Goal of the exercise >> When you find the word "Connector" in a line of the entries, please copy the whole line.

---------- Source material

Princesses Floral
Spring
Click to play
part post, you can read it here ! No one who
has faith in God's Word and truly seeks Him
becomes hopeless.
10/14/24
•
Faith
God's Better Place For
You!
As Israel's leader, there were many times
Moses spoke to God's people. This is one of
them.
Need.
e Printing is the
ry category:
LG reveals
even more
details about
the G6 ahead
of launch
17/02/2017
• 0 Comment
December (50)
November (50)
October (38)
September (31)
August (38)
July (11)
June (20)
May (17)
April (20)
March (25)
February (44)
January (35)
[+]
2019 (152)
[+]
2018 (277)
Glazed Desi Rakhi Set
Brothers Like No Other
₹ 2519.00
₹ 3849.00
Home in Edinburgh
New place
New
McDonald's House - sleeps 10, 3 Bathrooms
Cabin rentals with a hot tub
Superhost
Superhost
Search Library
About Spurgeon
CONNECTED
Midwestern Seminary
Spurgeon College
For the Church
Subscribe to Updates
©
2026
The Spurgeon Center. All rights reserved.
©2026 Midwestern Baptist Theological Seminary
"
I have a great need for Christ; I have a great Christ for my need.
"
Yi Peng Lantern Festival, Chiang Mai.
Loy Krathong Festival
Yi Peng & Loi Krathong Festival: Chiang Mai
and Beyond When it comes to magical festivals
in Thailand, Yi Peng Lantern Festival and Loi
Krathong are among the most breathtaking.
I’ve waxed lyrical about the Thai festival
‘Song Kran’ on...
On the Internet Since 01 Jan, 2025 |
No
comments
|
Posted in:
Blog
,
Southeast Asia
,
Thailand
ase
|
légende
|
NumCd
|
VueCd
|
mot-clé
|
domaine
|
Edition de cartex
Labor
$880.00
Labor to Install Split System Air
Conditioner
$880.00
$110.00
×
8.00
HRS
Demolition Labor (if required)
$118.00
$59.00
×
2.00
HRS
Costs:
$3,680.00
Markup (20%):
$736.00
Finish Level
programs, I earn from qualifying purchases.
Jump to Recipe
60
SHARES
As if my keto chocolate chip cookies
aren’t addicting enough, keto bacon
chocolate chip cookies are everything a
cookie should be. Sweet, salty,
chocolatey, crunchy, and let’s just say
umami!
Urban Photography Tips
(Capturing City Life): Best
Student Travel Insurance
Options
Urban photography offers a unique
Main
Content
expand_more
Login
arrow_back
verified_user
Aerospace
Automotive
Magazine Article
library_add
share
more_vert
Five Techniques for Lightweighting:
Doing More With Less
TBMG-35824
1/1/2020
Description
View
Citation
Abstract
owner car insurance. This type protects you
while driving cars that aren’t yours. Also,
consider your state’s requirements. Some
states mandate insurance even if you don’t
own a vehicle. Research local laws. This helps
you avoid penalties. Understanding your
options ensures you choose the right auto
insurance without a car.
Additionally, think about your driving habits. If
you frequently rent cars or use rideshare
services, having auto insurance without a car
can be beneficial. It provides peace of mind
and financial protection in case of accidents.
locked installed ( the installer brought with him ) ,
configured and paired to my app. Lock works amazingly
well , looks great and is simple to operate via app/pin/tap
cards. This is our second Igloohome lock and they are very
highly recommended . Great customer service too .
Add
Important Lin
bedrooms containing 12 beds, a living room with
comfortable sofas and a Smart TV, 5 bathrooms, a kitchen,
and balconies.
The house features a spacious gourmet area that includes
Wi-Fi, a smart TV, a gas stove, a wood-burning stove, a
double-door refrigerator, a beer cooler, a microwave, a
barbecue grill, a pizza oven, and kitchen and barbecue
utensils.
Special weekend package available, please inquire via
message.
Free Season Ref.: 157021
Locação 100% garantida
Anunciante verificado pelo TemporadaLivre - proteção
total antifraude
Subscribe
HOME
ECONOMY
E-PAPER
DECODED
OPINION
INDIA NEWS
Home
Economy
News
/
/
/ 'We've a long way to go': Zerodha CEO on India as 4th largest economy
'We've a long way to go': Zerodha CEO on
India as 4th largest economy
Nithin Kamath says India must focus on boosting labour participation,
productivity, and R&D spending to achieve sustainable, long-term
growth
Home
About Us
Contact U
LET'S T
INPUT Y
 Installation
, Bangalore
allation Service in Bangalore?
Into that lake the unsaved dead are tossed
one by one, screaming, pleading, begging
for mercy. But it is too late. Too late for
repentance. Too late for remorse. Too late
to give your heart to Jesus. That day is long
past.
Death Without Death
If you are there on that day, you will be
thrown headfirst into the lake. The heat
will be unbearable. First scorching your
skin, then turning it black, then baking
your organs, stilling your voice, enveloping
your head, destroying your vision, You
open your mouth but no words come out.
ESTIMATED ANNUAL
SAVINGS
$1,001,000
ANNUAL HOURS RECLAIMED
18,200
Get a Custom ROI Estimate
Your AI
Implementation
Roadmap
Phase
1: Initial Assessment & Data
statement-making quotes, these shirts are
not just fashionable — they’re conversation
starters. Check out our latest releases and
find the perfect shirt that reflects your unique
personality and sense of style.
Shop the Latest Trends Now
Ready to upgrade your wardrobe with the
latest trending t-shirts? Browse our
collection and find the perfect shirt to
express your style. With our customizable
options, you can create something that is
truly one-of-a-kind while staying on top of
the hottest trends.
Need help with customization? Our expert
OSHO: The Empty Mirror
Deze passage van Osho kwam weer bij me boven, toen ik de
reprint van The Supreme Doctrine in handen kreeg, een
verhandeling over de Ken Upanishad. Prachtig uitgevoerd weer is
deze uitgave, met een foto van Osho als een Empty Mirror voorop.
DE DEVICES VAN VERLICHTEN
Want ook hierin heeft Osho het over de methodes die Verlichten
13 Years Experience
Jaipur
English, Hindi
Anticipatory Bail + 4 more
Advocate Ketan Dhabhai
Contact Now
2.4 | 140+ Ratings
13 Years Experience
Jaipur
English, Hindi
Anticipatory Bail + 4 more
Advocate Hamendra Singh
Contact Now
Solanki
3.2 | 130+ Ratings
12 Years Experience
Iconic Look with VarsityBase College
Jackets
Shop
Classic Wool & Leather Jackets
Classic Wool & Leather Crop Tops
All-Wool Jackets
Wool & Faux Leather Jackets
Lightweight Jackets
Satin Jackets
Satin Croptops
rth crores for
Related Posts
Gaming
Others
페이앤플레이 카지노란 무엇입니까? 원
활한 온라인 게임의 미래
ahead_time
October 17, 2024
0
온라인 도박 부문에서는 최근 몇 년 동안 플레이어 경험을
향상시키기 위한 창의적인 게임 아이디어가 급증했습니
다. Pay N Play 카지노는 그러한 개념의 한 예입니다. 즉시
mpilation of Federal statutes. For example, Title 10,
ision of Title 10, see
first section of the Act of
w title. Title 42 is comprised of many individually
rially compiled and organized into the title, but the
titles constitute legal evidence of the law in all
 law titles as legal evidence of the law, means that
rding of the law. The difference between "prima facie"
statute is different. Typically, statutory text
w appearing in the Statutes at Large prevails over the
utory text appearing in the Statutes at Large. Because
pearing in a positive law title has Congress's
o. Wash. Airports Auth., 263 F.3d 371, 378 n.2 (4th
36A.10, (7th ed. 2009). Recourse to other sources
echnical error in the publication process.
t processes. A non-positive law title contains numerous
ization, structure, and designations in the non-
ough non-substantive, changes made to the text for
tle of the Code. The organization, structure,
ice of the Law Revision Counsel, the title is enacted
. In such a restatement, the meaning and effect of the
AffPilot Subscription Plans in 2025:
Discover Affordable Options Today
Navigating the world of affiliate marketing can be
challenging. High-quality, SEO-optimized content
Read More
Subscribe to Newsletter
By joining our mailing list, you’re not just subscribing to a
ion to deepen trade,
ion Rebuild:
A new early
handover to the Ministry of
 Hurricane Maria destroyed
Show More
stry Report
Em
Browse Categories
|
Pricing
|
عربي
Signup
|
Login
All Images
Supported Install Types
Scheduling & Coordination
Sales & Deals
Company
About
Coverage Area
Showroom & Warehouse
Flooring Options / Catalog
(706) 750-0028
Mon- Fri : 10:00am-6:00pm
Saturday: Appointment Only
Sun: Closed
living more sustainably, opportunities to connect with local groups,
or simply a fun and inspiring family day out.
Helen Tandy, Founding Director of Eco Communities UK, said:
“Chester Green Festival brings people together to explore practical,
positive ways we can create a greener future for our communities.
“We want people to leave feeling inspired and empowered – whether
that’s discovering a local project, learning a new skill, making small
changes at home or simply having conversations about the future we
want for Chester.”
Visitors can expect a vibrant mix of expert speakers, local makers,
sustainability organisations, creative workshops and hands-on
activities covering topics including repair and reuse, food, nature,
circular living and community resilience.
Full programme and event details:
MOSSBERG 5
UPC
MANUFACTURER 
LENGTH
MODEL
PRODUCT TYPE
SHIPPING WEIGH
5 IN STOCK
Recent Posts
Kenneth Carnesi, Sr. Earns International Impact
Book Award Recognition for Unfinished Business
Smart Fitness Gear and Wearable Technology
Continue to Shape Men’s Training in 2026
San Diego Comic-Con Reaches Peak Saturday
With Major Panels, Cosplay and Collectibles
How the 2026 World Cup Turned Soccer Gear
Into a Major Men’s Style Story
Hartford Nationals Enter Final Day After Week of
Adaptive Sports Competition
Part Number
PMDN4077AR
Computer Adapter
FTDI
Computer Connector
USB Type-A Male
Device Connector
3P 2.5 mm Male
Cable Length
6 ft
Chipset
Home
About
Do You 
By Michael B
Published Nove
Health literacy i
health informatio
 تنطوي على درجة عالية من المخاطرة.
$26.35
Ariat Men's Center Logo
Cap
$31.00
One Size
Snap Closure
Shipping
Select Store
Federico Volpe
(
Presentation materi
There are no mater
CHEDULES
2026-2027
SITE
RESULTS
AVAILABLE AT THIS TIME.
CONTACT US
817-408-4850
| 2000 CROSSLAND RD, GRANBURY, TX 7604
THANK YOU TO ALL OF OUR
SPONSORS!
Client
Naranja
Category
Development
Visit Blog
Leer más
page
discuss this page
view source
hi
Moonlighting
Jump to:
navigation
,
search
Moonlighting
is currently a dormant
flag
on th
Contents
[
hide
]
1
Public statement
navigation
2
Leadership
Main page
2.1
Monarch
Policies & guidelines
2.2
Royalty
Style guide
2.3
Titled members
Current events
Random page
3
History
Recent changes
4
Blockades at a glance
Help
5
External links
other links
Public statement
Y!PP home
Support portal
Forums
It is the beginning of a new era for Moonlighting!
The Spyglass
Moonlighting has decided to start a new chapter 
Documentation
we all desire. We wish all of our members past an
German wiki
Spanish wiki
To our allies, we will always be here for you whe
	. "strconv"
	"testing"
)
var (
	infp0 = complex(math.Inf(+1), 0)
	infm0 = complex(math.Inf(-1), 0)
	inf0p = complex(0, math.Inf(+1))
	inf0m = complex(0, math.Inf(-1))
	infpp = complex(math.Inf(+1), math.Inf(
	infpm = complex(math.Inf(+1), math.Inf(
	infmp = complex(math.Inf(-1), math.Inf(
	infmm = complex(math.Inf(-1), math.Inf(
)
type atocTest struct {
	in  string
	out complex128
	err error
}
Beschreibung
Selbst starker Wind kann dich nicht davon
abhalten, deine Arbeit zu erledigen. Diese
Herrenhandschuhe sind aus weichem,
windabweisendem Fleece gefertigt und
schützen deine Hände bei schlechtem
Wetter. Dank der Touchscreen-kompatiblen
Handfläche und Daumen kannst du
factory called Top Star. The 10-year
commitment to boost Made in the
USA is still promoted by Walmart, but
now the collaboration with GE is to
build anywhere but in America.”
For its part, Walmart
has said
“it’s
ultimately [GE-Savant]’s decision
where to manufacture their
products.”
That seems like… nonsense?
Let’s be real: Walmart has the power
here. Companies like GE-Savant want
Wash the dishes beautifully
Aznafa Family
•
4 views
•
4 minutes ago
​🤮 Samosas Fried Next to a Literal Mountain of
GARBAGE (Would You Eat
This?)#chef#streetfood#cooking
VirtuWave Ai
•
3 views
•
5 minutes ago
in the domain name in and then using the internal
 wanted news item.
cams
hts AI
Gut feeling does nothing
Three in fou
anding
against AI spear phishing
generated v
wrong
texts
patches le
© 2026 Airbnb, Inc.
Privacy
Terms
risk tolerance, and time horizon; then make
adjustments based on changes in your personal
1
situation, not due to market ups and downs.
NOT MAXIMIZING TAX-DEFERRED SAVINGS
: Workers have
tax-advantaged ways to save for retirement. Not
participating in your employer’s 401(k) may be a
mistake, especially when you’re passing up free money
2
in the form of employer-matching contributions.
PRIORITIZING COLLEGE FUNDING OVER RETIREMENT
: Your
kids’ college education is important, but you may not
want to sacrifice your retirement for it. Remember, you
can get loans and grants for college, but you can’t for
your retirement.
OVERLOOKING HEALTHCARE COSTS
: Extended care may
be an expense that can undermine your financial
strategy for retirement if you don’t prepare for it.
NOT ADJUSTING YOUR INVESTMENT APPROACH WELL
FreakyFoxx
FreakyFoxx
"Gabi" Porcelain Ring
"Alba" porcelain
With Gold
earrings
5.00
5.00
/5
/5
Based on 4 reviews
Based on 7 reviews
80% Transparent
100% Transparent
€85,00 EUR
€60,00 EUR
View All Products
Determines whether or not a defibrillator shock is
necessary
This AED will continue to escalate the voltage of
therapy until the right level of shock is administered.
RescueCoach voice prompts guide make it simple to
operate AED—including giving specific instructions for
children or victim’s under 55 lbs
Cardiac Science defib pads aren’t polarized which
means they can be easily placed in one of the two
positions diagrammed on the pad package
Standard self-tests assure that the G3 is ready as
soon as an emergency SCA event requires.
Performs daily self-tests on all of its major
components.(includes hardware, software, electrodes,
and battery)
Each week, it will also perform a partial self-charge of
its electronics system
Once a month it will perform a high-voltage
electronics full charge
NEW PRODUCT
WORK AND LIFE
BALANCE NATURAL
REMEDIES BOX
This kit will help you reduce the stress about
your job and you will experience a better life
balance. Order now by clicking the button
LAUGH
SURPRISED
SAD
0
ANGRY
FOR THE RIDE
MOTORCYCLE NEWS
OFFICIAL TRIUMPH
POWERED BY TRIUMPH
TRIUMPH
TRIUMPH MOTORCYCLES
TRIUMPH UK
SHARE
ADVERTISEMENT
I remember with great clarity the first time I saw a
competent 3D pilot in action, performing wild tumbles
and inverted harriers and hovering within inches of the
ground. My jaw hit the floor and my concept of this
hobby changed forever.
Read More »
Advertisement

--------------------

Expected output >>
Computer Connector
Device Connector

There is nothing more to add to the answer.